While prior research on synthetic fish oils has shown their efficacy on cells outside the human body, researchers at the University of Pennsylvania were unable to find the presence of benefits of omega-3 polyunsaturated fatty acids in people who took supplements.

"In humans, we fail, in large part, either to detect SPMs in a manner that relates either to the dose of fish oil or to the resolution of inflammation," said Dr. Garret A. FitzGerald, of the department of Systems Pharmacology and Translational Therapeutics at the University of Pennsylvania, in a press release. "Studies with synthetic SPMs raise the possibility of their providing a structural basis for building drugs that limit inflammation. However, our results question the importance of this system in the body's own response to inflammation. In particular, we found no evidence supporting their role in mediating an anti-inflammatory action of fish oils, a putative health benefit of such supplements which itself remains to be established."

During the study, researchers gave synthetic supplements to healthy individuals and found that they couldn't detect omega-3 polyunsaturated fatty acids in the participants' blood or urine. Furthermore, they could not see any chemical evidence that they were present during the resolution of inflammation.
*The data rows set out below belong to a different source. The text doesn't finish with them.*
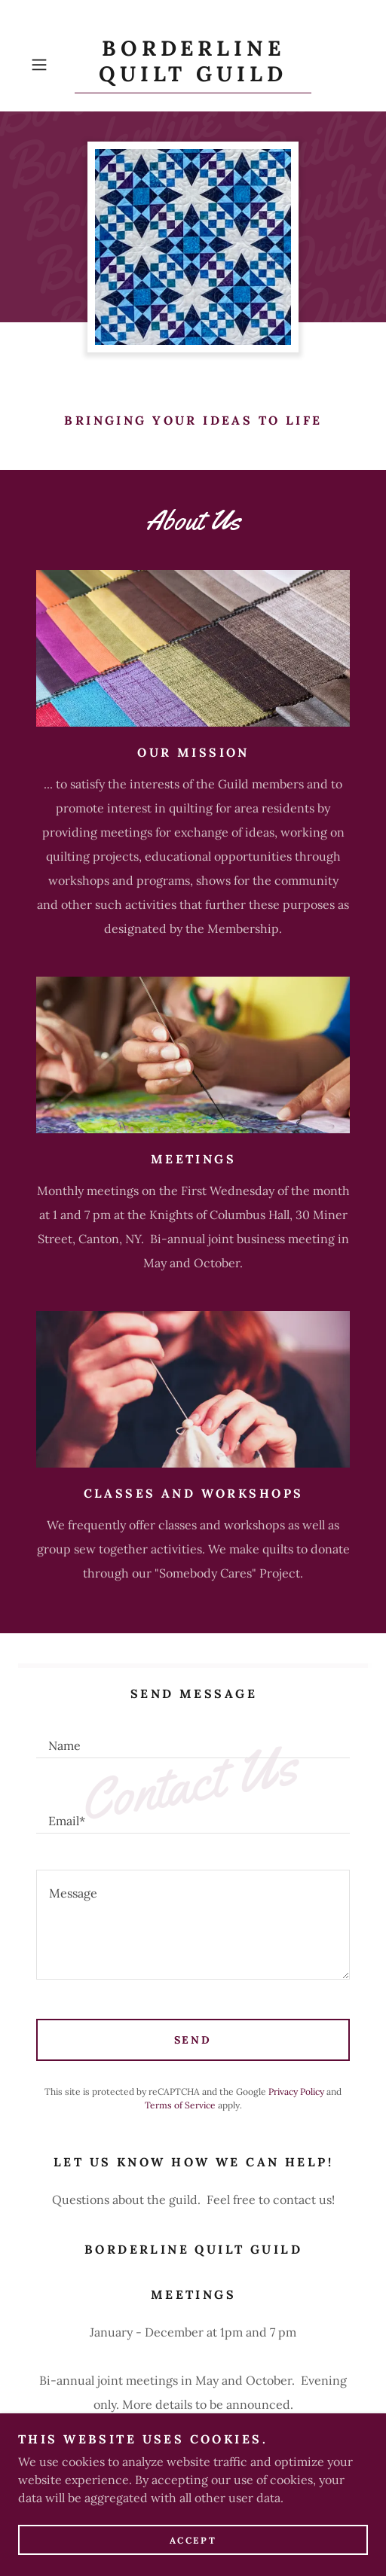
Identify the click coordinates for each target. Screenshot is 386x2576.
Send (193, 2040)
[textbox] (193, 1738)
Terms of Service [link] (180, 2105)
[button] (49, 65)
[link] (193, 64)
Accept (193, 2540)
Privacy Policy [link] (296, 2091)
Researchers noted that this may be explained in the way that the body processes the oils. For instance, when we consume fish, the omega-3 polyunsaturated fatty acids in triglyceride form (the source of SPMs), which are bound to a glycerol backbone and how fatty acids are stored in nature as they oxidize rather quickly. However, this is not quite the case when fish oil supplements are made. Rather, when supplements are produced, the fatty acids are detached from the glycerol backbone that is consumed naturally as triglycerides attached to a glycerol backbone when people naturally consume fish. However, in fish supplements, the fatty acids are detached from the glycerol and concentrated as either ethyl-esters or triglycerides.

"We found that the clinical promise of these mediators is weak," said Dr. Carsten Skarke, McNeil Fellow in translational medicine at the University of Pennsylvania. "There are few reliable data based on such rigorous detection methods as mass spectrometry confirming that SPMs form in humans after taking fish oil pills."